両国により成されたこの盟約は、愚息の横槍などでは到底覆らない」
周囲は、国王陛下の台詞に息を呑んだ。
第一王子は茫然自失状態で、目を見開いたまま立ち尽くしている。
国王の実子であり、第一子であり、これまでは王位継承権第一位と言われてきた第一王子の言動を、国王自らが横槍と蔑んだからだ。
「私は、そなたを義理の娘として迎え入れられず残念だ。大変な后教育に何年も励んでくれたのに、すまないことをした」
「国王陛下、そんな、おやめください」
二度目の詫び。
ついには頭まで下げそうな雰囲気の国王に、レイラは慌てて声を上げた。
その瞬間、レイラを見つめる国王の目が不意に微笑んだように見えた。
しかし次の瞬間には、国王は凛とした様子で、会場全体に聞こえるように朗々と言い放った。
「これからは王族同士、外交という形で関わっていくことになるだろう。
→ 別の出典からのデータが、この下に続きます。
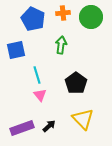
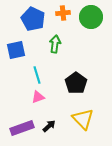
green arrow: moved 6 px left, 1 px up
pink triangle: moved 2 px left, 2 px down; rotated 48 degrees clockwise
我が国と隣国の友好の証として、そなたの活躍を期待している」
その言葉に、レイラは思わず涙ぐみそうになる。
第一王子は曲者だったが、国王陛下夫妻は素晴らしい人達だった。
忙しい人達なので沢山の接点があったわけではないけれど、節目節目では、まるで娘のように良くしてもらったと思う。
「勿体無いお言葉、ありがとうございます」
返事をしたレイラは、つま先から頭の天辺までに神経を行き渡らせ、指先まで美しいカーテシーをした。
これが、2日前の夜の舞踏会の出来事の全貌である。
*****
舞踏会の翌日の夕刻頃、執務室にて、ガブリエルは忸怩たる思いをしていた。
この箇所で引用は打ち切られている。